WORK TO COMPLETE:
Below are lines of data, and only some are wanted. Please repeat exactly those from the line that has "minted at the San Francisco Mint, which is" through the line that has "planchets. This process delivers coins with".

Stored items

****

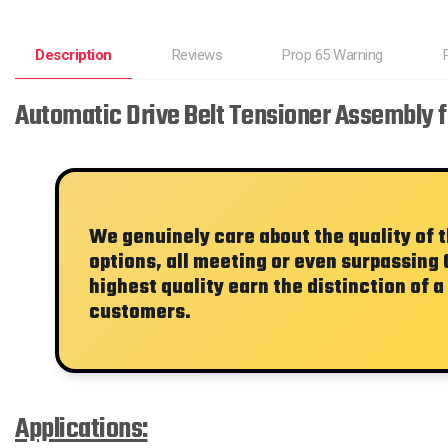
Description
Reviews
Prop 65 Warning
Automatic Drive Belt Tensioner Assembly f
We genuinely care about the quality of 
options, all meeting or even surpassing 
highest quality earn the distinction of a
customers.
Applications:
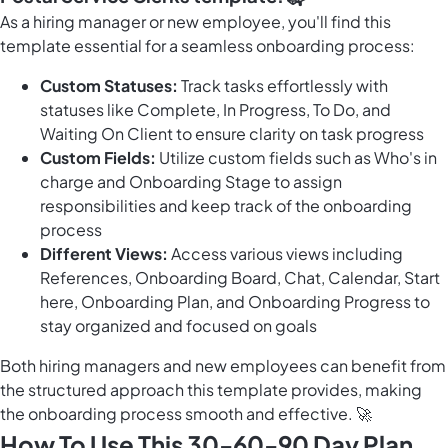
As a hiring manager or new employee, you'll find this
template essential for a seamless onboarding process:
Custom Statuses:
Track tasks effortlessly with
statuses like Complete, In Progress, To Do, and
Waiting On Client to ensure clarity on task progress
Custom Fields:
Utilize custom fields such as Who's in
charge and Onboarding Stage to assign
responsibilities and keep track of the onboarding
process
Different Views:
Access various views including
References, Onboarding Board, Chat, Calendar, Start
here, Onboarding Plan, and Onboarding Progress to
stay organized and focused on goals
Both hiring managers and new employees can benefit from
the structured approach this template provides, making
the onboarding process smooth and effective. 🚀
How To Use This 30-60-90 Day Plan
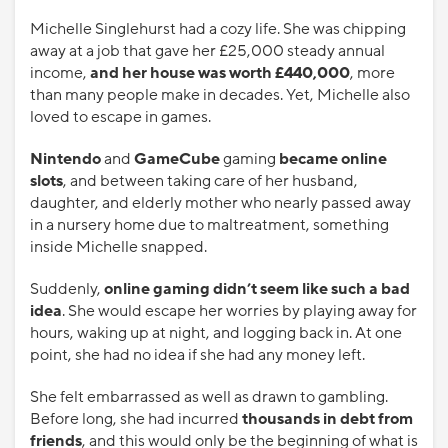
Michelle Singlehurst had a cozy life. She was chipping
away at a job that gave her £25,000 steady annual
income,
and her house was worth £440,000
, more
than many people make in decades. Yet, Michelle also
loved to escape in games.
Nintendo
and
GameCube
gaming
became online
slots
, and between taking care of her husband,
daughter, and elderly mother who nearly passed away
in a nursery home due to maltreatment, something
inside Michelle snapped.
Suddenly,
online gaming didn’t seem like such a bad
idea
. She would escape her worries by playing away for
hours, waking up at night, and logging back in. At one
point, she had no idea if she had any money left.
She felt embarrassed as well as drawn to gambling.
Before long, she had incurred
thousands in debt
from
friends
, and this would only be the beginning of what is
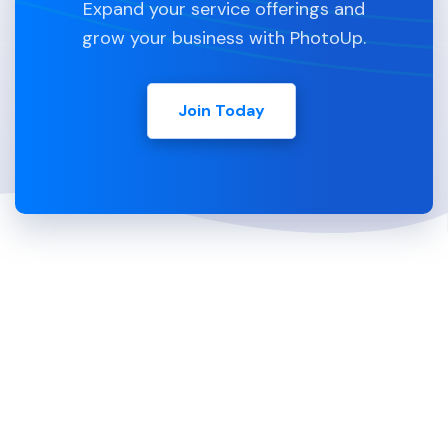
Expand your service offerings and
grow your business with PhotoUp.
Join Today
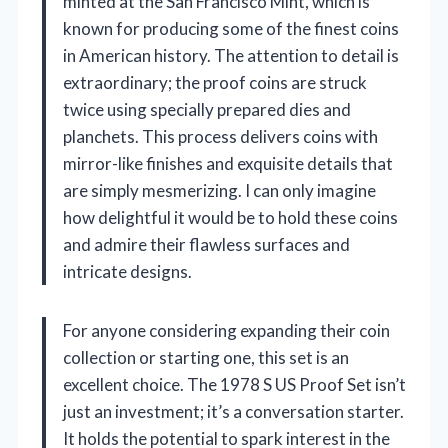
minted at the San Francisco Mint, which is
known for producing some of the finest coins
in American history. The attention to detail is
extraordinary; the proof coins are struck
twice using specially prepared dies and
planchets. This process delivers coins with
mirror-like finishes and exquisite details that
are simply mesmerizing. I can only imagine
how delightful it would be to hold these coins
and admire their flawless surfaces and
intricate designs.
For anyone considering expanding their coin
collection or starting one, this set is an
excellent choice. The 1978 S US Proof Set isn’t
just an investment; it’s a conversation starter.
It holds the potential to spark interest in the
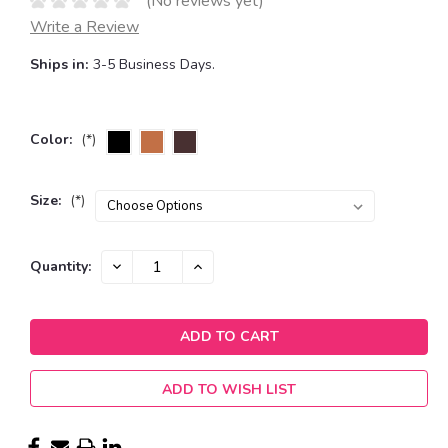
(No reviews yet)
Write a Review
Ships in:
3-5 Business Days.
Color:
(*)
Size:
(*)
Current
DECREASE
INCREASE
Quantity:
QUANTITY:
QUANTITY:
Stock:
ADD TO WISH LIST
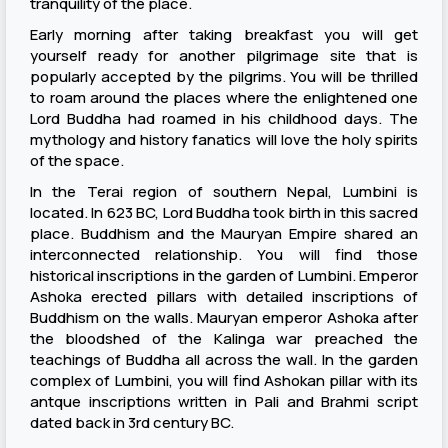
tranquility of the place.
Early morning after taking breakfast you will get
yourself ready for another pilgrimage site that is
popularly accepted by the pilgrims. You will be thrilled
to roam around the places where the enlightened one
Lord Buddha had roamed in his childhood days. The
mythology and history fanatics will love the holy spirits
of the space.
In the Terai region of southern Nepal, Lumbini is
located. In 623 BC, Lord Buddha took birth in this sacred
place. Buddhism and the Mauryan Empire shared an
interconnected relationship. You will find those
historical inscriptions in the garden of Lumbini. Emperor
Ashoka erected pillars with detailed inscriptions of
Buddhism on the walls. Mauryan emperor Ashoka after
the bloodshed of the Kalinga war preached the
teachings of Buddha all across the wall. In the garden
complex of Lumbini, you will find Ashokan pillar with its
antque inscriptions written in Pali and Brahmi script
dated back in 3rd century BC.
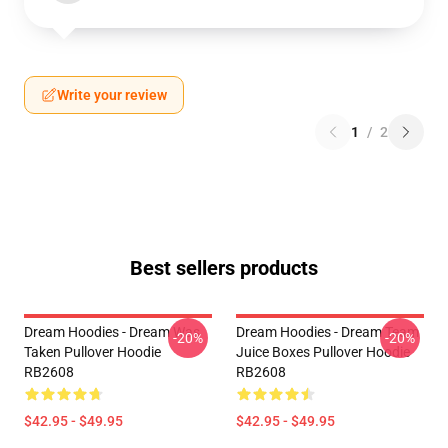
Write your review
1
/
2
Best sellers products
Dream Hoodies - Dream Was
Dream Hoodies - Dream Team
-20%
-20%
Taken Pullover Hoodie
Juice Boxes Pullover Hoodie
RB2608
RB2608
$42.95 - $49.95
$42.95 - $49.95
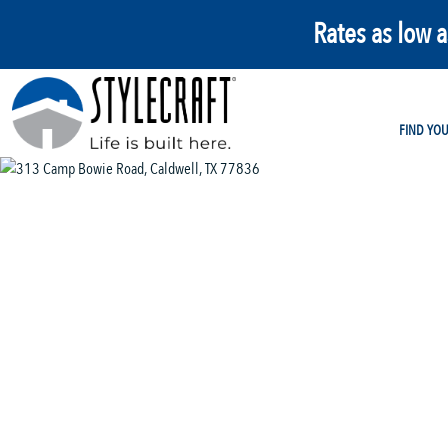
Rates as low 
FIND YO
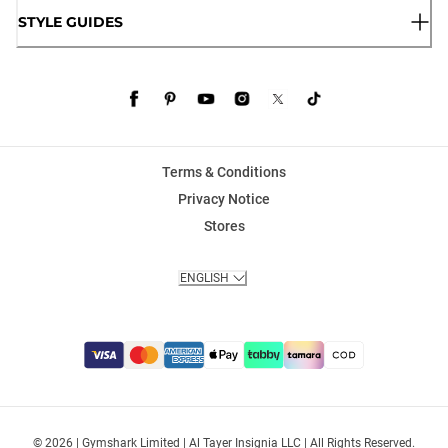
STYLE GUIDES
Terms & Conditions
Privacy Notice
Stores
ENGLISH
© 2026 | Gymshark Limited | Al Tayer Insignia LLC | All Rights Reserved.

****

TASK ANSWER:
minted at the San Francisco Mint, which is
known for producing some of the finest coins
in American history. The attention to detail is
extraordinary; the proof coins are struck
twice using specially prepared dies and
planchets. This process delivers coins with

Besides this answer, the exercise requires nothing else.